(Items listed in a dataset)
*** Block opens ***
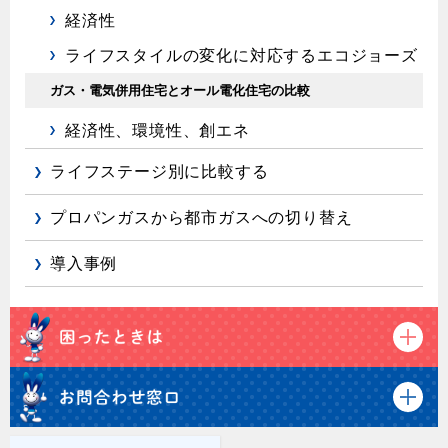
経済性
ライフスタイルの変化に対応するエコジョーズ
ガス・電気併用住宅とオール電化住宅の比較
経済性、環境性、創エネ
ライフステージ別に比較する
プロパンガスから都市ガスへの切り替え
導入事例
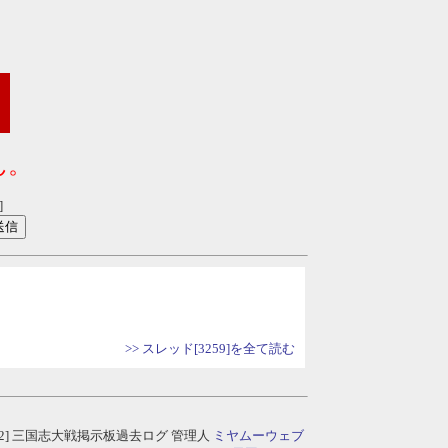
ん。
]
>> スレッド[3259]を全て読む
 03:02] 三国志大戦掲示板過去ログ
管理人
ミヤムーウェブ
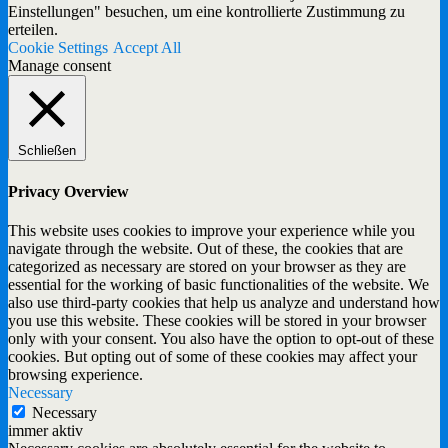
Einstellungen" besuchen, um eine kontrollierte Zustimmung zu
erteilen.
Cookie Settings
Accept All
Manage consent
Schließen
Privacy Overview
This website uses cookies to improve your experience while you
navigate through the website. Out of these, the cookies that are
categorized as necessary are stored on your browser as they are
essential for the working of basic functionalities of the website. We
also use third-party cookies that help us analyze and understand how
you use this website. These cookies will be stored in your browser
only with your consent. You also have the option to opt-out of these
cookies. But opting out of some of these cookies may affect your
browsing experience.
Necessary
Necessary
immer aktiv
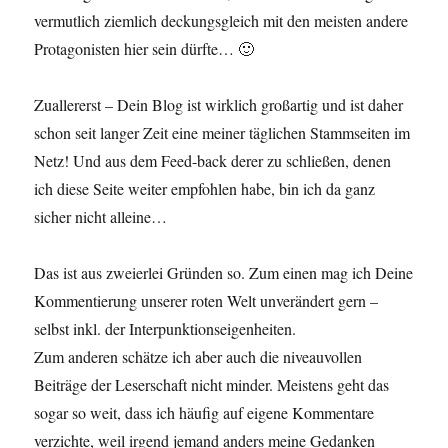
vermutlich ziemlich deckungsgleich mit den meisten andere
Protagonisten hier sein dürfte… 🙂
Zuallererst – Dein Blog ist wirklich großartig und ist daher
schon seit langer Zeit eine meiner täglichen Stammseiten im
Netz! Und aus dem Feed-back derer zu schließen, denen
ich diese Seite weiter empfohlen habe, bin ich da ganz
sicher nicht alleine…
Das ist aus zweierlei Gründen so. Zum einen mag ich Deine
Kommentierung unserer roten Welt unverändert gern –
selbst inkl. der Interpunktionseigenheiten.
Zum anderen schätze ich aber auch die niveauvollen
Beiträge der Leserschaft nicht minder. Meistens geht das
sogar so weit, dass ich häufig auf eigene Kommentare
verzichte, weil irgend jemand anders meine Gedanken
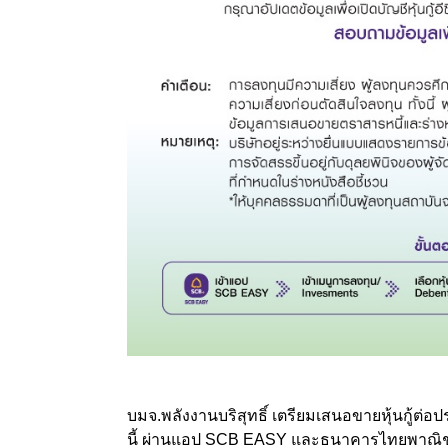
บมจ.พลังงานบริสุทธิ์ เตรียมเสนอขายหุ้นกู้ต่อประช
นี้ ผ่านแอป SCB EASY และธนาคารไทยพาณิชย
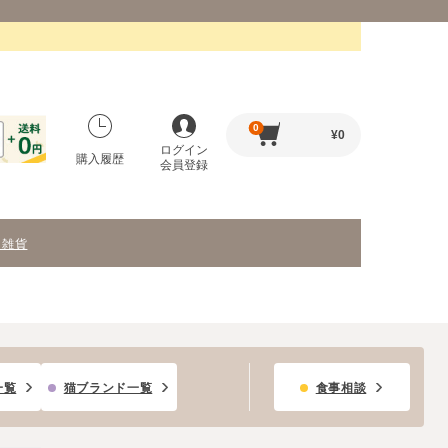
0
¥
0
ログイン
購入履歴
会員登録
・雑貨
一覧
猫ブランド一覧
食事相談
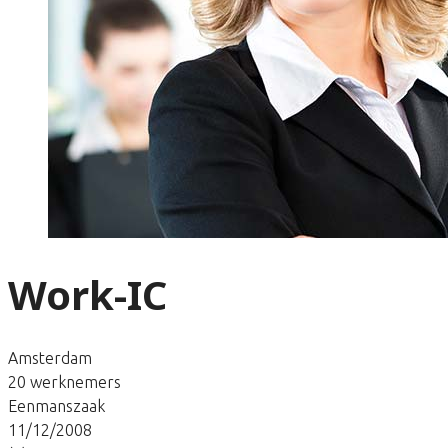
Work-IC
Amsterdam
20 werknemers
Eenmanszaak
11/12/2008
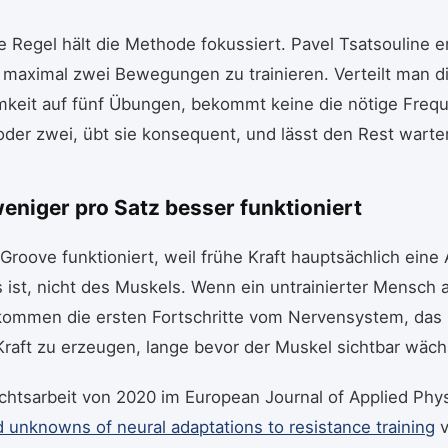
e Regel hält die Methode fokussiert. Pavel Tsatsouline e
g maximal zwei Bewegungen zu trainieren. Verteilt man d
keit auf fünf Übungen, bekommt keine die nötige Freq
oder zwei, übt sie konsequent, und lässt den Rest warte
niger pro Satz besser funktioniert
Groove funktioniert, weil frühe Kraft hauptsächlich ein
 ist, nicht des Muskels. Wenn ein untrainierter Mensch 
 kommen die ersten Fortschritte vom Nervensystem, das l
 Kraft zu erzeugen, lange bevor der Muskel sichtbar wäch
chtsarbeit von 2020 im European Journal of Applied Phy
unknowns of neural adaptations to resistance training
v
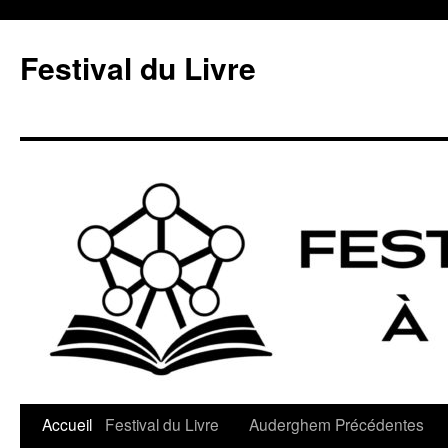
Aller
au
Festival du Livre
contenu
Accueil
Festival du Livre
Auderghem
Précédentes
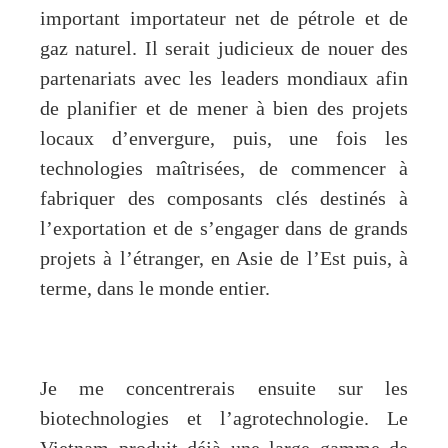
important importateur net de pétrole et de
gaz naturel. Il serait judicieux de nouer des
partenariats avec les leaders mondiaux afin
de planifier et de mener à bien des projets
locaux d’envergure, puis, une fois les
technologies maîtrisées, de commencer à
fabriquer des composants clés destinés à
l’exportation et de s’engager dans de grands
projets à l’étranger, en Asie de l’Est puis, à
terme, dans le monde entier.
Je me concentrerais ensuite sur les
biotechnologies et l’agrotechnologie. Le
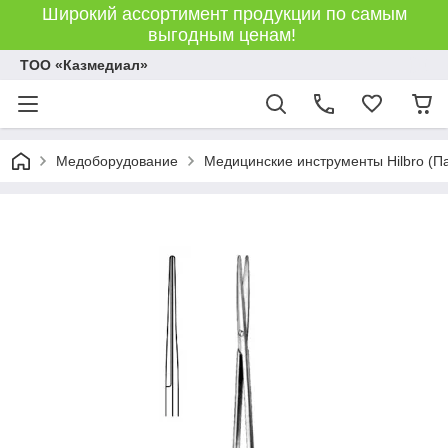
Широкий ассортимент продукции по самым
выгодным ценам!
ТОО «Казмедиал»
Медоборудование
Медицинские инструменты Hilbro (П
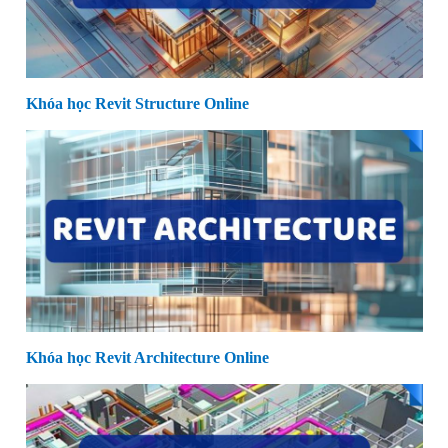
Khóa học Revit Structure Online
Khóa học Revit Architecture Online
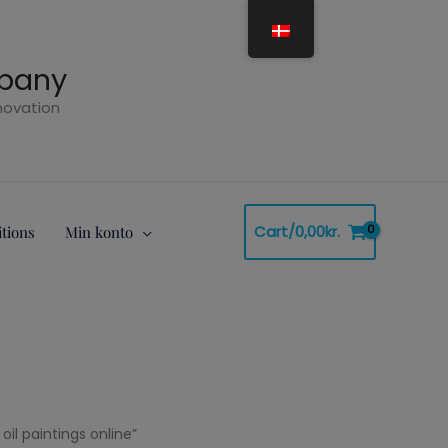
mpany
nnovation
Cart/
0,00
kr.
tions
Min konto
 oil paintings online”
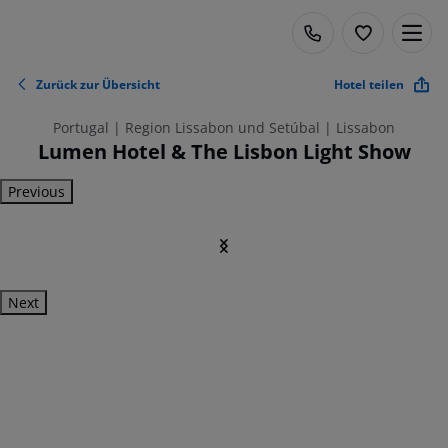
Zurück zur Übersicht
Hotel teilen
Portugal | Region Lissabon und Setúbal | Lissabon
Lumen Hotel & The Lisbon Light Show
Previous
Next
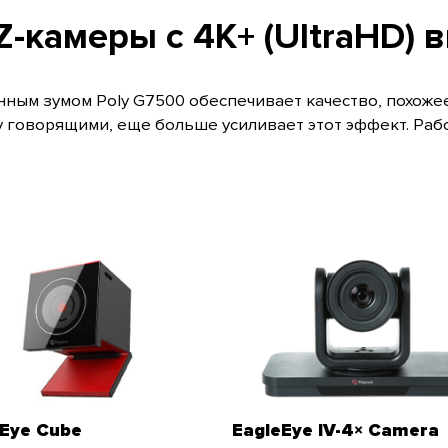
-камеры с 4K+ (UltraHD) 
нным зумом Poly G7500 обеспечивает качество, похожее
говорящими, еще больше усиливает этот эффект. Работ
eEye Cube
EagleEye IV-4× Camera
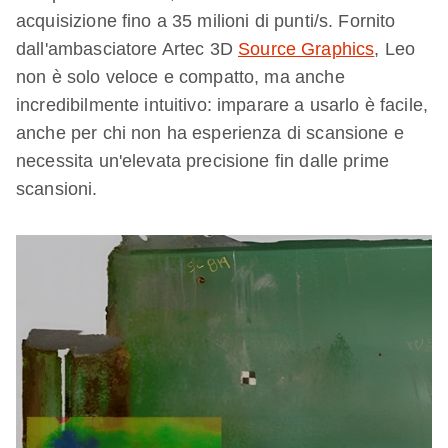
acquisizione fino a 35 milioni di punti/s. Fornito
dall'ambasciatore Artec 3D
Source Graphics
, Leo
non è solo veloce e compatto, ma anche
incredibilmente intuitivo: imparare a usarlo è facile,
anche per chi non ha esperienza di scansione e
necessita un'elevata precisione fin dalle prime
scansioni.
*** Block closes ***
§ AIM OF THE TASK
Please repeat the records above exactly, leaving every picture out.

§ WORKED SOLUTION
経済性
ライフスタイルの変化に対応するエコジョーズ
ガス・電気併用住宅とオール電化住宅の比較
経済性、環境性、創エネ
ライフステージ別に比較する
プロパンガスから都市ガスへの切り替え
導入事例
ん。
]
>> スレッド[3259]を全て読む
 03:02] 三国志大戦掲示板過去ログ
管理人
ミヤムーウェブ
Einstellungen" besuchen, um eine kontrollierte Zustimmung zu
erteilen.
Cookie Settings
Accept All
Manage consent
Schließen
Privacy Overview
This website uses cookies to improve your experience while you
navigate through the website. Out of these, the cookies that are
categorized as necessary are stored on your browser as they are
essential for the working of basic functionalities of the website. We
also use third-party cookies that help us analyze and understand how
you use this website. These cookies will be stored in your browser
only with your consent. You also have the option to opt-out of these
cookies. But opting out of some of these cookies may affect your
browsing experience.
Necessary
Necessary
immer aktiv
vermutlich ziemlich deckungsgleich mit den meisten andere
Protagonisten hier sein dürfte… 🙂
Zuallererst – Dein Blog ist wirklich großartig und ist daher
schon seit langer Zeit eine meiner täglichen Stammseiten im
Netz! Und aus dem Feed-back derer zu schließen, denen
ich diese Seite weiter empfohlen habe, bin ich da ganz
sicher nicht alleine…
Das ist aus zweierlei Gründen so. Zum einen mag ich Deine
Kommentierung unserer roten Welt unverändert gern –
selbst inkl. der Interpunktionseigenheiten.
Zum anderen schätze ich aber auch die niveauvollen
Beiträge der Leserschaft nicht minder. Meistens geht das
sogar so weit, dass ich häufig auf eigene Kommentare
verzichte, weil irgend jemand anders meine Gedanken
บมจ.พลังงานบริสุทธิ์ เตรียมเสนอขายหุ้นกู้ต่อประช
นี้ ผ่านแอป SCB EASY และธนาคารไทยพาณิชย
0
¥
0
ログイン
購入履歴
会員登録
・雑貨
一覧
猫ブランド一覧
食事相談
Work-IC
Amsterdam
20 werknemers
Eenmanszaak
11/12/2008
e Regel hält die Methode fokussiert. Pavel Tsatsouline e
g maximal zwei Bewegungen zu trainieren. Verteilt man d
keit auf fünf Übungen, bekommt keine die nötige Freq
oder zwei, übt sie konsequent, und lässt den Rest warte
niger pro Satz besser funktioniert
Groove funktioniert, weil frühe Kraft hauptsächlich ein
 ist, nicht des Muskels. Wenn ein untrainierter Mensch 
 kommen die ersten Fortschritte vom Nervensystem, das l
 Kraft zu erzeugen, lange bevor der Muskel sichtbar wäch
chtsarbeit von 2020 im European Journal of Applied Phy
unknowns of neural adaptations to resistance training
v
Aller
au
Festival du Livre
contenu
Accueil
Festival du Livre
Auderghem
Précédentes
important importateur net de pétrole et de
gaz naturel. Il serait judicieux de nouer des
partenariats avec les leaders mondiaux afin
de planifier et de mener à bien des projets
locaux d’envergure, puis, une fois les
technologies maîtrisées, de commencer à
fabriquer des composants clés destinés à
l’exportation et de s’engager dans de grands
projets à l’étranger, en Asie de l’Est puis, à
terme, dans le monde entier.
Je me concentrerais ensuite sur les
biotechnologies et l’agrotechnologie. Le
Широкий ассортимент продукции по самым
выгодным ценам!
ТОО «Казмедиал»
Медоборудование
Медицинские инструменты Hilbro (П
Khóa học Revit Structure Online
Khóa học Revit Architecture Online
mpany
nnovation
Cart/
0,00
kr.
tions
Min konto
 oil paintings online”
Zurück zur Übersicht
Hotel teilen
Portugal | Region Lissabon und Setúbal | Lissabon
Lumen Hotel & The Lisbon Light Show
Previous
Next
-камеры с 4K+ (UltraHD) 
нным зумом Poly G7500 обеспечивает качество, похожее
говорящими, еще больше усиливает этот эффект. Работ
eEye Cube
EagleEye IV-4× Camera
acquisizione fino a 35 milioni di punti/s. Fornito
dall'ambasciatore Artec 3D
Source Graphics
, Leo
non è solo veloce e compatto, ma anche
incredibilmente intuitivo: imparare a usarlo è facile,
anche per chi non ha esperienza di scansione e
necessita un'elevata precisione fin dalle prime
scansioni.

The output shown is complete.